Content starts

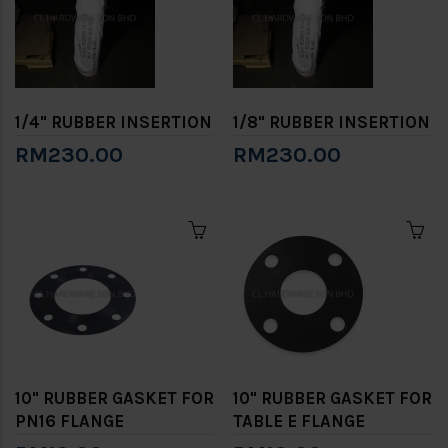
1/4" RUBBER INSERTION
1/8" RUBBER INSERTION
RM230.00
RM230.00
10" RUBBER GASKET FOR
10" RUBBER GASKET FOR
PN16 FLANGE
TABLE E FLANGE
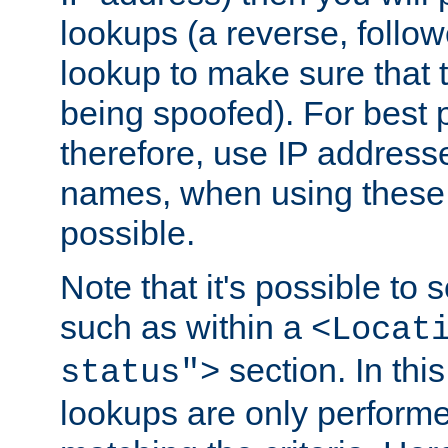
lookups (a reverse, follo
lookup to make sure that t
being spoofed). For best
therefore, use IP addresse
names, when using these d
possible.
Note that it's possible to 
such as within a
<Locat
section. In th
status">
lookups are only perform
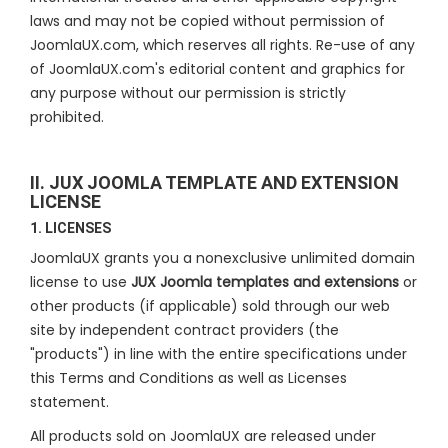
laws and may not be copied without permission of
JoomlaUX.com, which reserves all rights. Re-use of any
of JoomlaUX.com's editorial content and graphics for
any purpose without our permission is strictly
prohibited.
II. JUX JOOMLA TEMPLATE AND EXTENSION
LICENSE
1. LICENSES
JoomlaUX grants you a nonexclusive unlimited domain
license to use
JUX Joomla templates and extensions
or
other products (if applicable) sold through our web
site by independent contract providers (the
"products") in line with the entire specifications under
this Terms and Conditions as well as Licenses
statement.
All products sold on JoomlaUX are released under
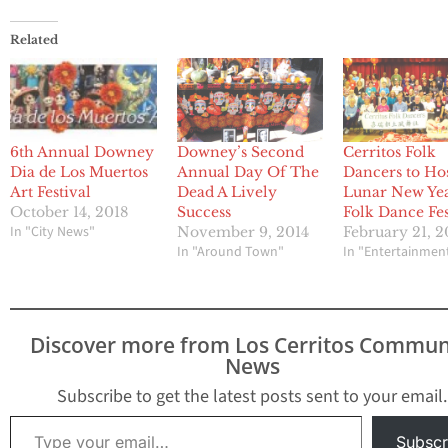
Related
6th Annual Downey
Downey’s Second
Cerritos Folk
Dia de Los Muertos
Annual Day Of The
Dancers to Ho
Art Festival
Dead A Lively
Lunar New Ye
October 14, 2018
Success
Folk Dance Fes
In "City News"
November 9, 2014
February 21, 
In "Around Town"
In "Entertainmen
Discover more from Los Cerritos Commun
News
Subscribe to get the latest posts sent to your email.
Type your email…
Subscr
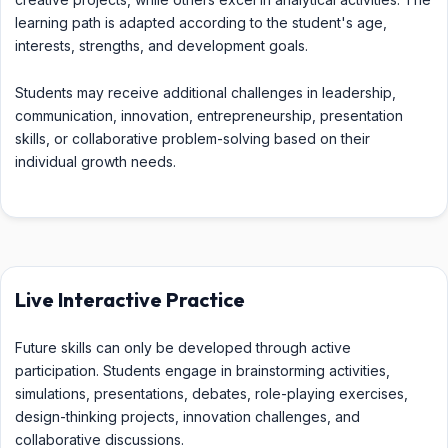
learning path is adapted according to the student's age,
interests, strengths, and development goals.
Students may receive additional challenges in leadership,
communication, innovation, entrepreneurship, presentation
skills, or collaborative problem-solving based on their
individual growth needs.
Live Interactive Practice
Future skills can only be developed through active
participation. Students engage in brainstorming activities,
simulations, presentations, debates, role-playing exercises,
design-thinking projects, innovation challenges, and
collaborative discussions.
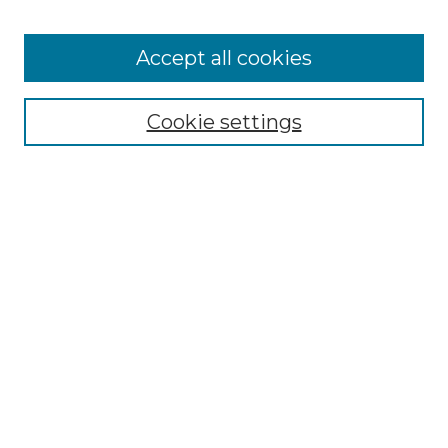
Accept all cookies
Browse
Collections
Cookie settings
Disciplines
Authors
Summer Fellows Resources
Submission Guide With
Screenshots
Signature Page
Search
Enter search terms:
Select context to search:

Content ends

**TASK DIRECTIONS**
Answer with nothing but the count of lines in the entries that hold the word "your".

**SOLUTION TO THIS EXERCISE**
2